Comparison of ultrasound-guided pulsed radiofrequency versus steroid injection in the treatment of carpal tunnel syndrome

Celenlioglu A. E., Unal-Artik H. A., GÜLER G.

IRISH JOURNAL OF MEDICAL SCIENCE, vol.191, no.6, pp.2751-2757, 2022 (SCI-Expanded) identifier identifier identifier

  • Publication Type: Article / Article
  • Volume: 191 Issue: 6
  • Publication Date: 2022
  • Doi Number: 10.1007/s11845-022-02923-0
  • Journal Indexes: Science Citation Index Expanded (SCI-EXPANDED), Scopus, Biotechnology Research Abstracts, EMBASE, MEDLINE
  • Page Numbers: pp.2751-2757
  • Keywords: Carpal tunnel syndrome, Corticosteroid injection, Median nerve, Pulsed radiofrequency, Ultrasound-guided injection, CORTICOSTEROID INJECTION, COST-EFFECTIVENESS, BLIND, PAIN, MANAGEMENT, EFFICACY
  • Erciyes University Affiliated: Yes


Background Carpal tunnel syndrome (CTS) is the most widespread form of nerve entrapment neuropathy results from increase compression pressure of the median nerve at the wrist under the transverse carpal ligament.
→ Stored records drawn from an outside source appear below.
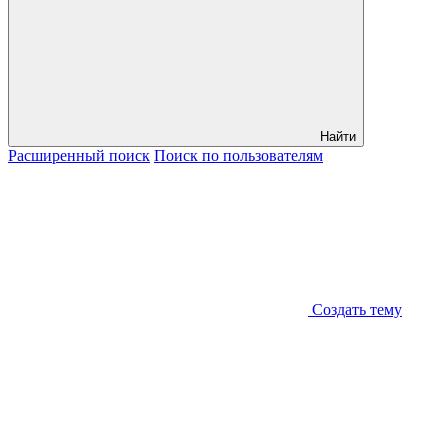
Найти
Расширенный
поиск
Поиск
по пользователям
Создать тему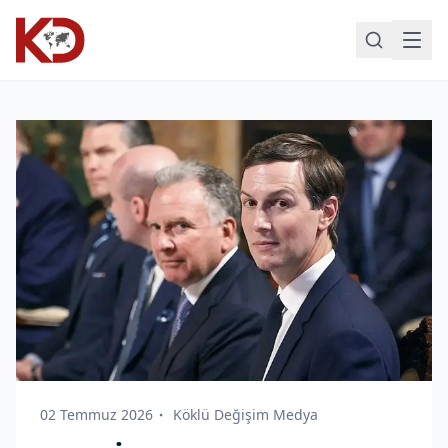
02 Temmuz 2026
Köklü Değişim Medya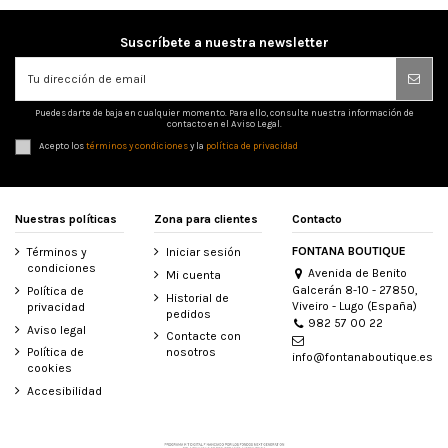
Suscríbete a nuestra newsletter
Puedes darte de baja en cualquier momento. Para ello, consulte nuestra información de
contacto en el Aviso Legal.
Acepto los
términos y condiciones
y la
política de privacidad
Nuestras políticas
Zona para clientes
Contacto
FONTANA BOUTIQUE
Términos y
Iniciar sesión
condiciones
Avenida de Benito
Mi cuenta
Galcerán 8-10 - 27850,
Política de
Historial de
Viveiro - Lugo (España)
privacidad
pedidos
982 57 00 22
Aviso legal
Contacte con
Política de
nosotros
info@fontanaboutique.es
cookies
Accesibilidad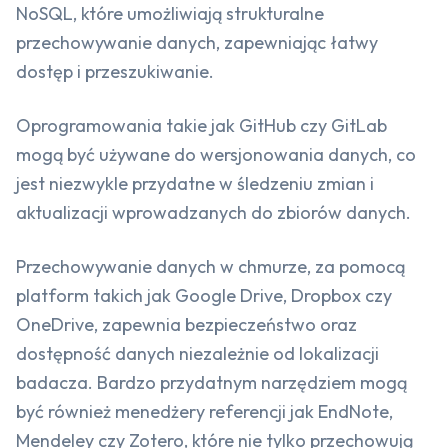
NoSQL, które umożliwiają strukturalne
przechowywanie danych, zapewniając łatwy
dostęp i przeszukiwanie.
Oprogramowania takie jak GitHub czy GitLab
mogą być używane do wersjonowania danych, co
jest niezwykle przydatne w śledzeniu zmian i
aktualizacji wprowadzanych do zbiorów danych.
Przechowywanie danych w chmurze, za pomocą
platform takich jak Google Drive, Dropbox czy
OneDrive, zapewnia bezpieczeństwo oraz
dostępność danych niezależnie od lokalizacji
badacza. Bardzo przydatnym narzędziem mogą
być również menedżery referencji jak EndNote,
Mendeley czy Zotero, które nie tylko przechowują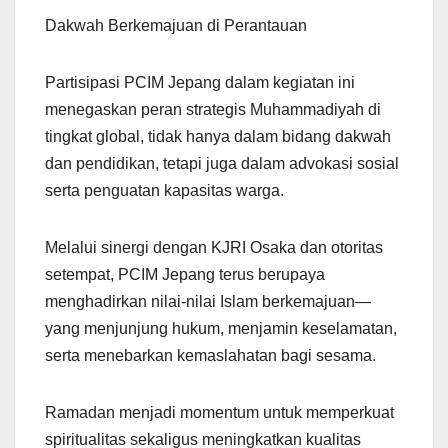
Dakwah Berkemajuan di Perantauan
Partisipasi PCIM Jepang dalam kegiatan ini
menegaskan peran strategis Muhammadiyah di
tingkat global, tidak hanya dalam bidang dakwah
dan pendidikan, tetapi juga dalam advokasi sosial
serta penguatan kapasitas warga.
Melalui sinergi dengan KJRI Osaka dan otoritas
setempat, PCIM Jepang terus berupaya
menghadirkan nilai-nilai Islam berkemajuan—
yang menjunjung hukum, menjamin keselamatan,
serta menebarkan kemaslahatan bagi sesama.
Ramadan menjadi momentum untuk memperkuat
spiritualitas sekaligus meningkatkan kualitas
Aims To compare ultrasound (US)-guided median nerve steroid injection and pulsed radiofrequency (PRF) on pain intensity, functional status, and patient satisfaction in the treatment of CTS. Methods A total of 90 hands of 59 patients who underwent steroid injection at the level of proximal carpal tunnel or PRF for CTS were retrospectively analyzed. Demographic and clinical characteristics of the patients were recorded. The pain severity was assessed using the Numerical Rating Scale (NRS), and the functional status and clinical outcomes were assessed using the Boston Carpal Tunnel Questionnaire (BCTQ) before the procedure and at Week 1, Month 1, and Month 3 after the procedure. Time to pain relief was evaluated at week 1. Patient satisfaction was evaluated at Month 3. Results There was no significant difference in the NRS and BCTQ scores between the two treatment methods (p > 0.05 for both). In addition, a significant decrease in the NRS and BCTQ scores were detected at all follow-ups compared to baseline in treatment groups (p < 0.001). The mean time to pain relief was significantly shorter in the PRF group (p < 0.001). Patient satisfaction was similar at Month 3 between the treatment methods (p > 0.05). Conclusions Our study results suggest that both US-guided steroid injection to the median nerve and PRF are effective and safe methods in the short-term in the treatment of CTS.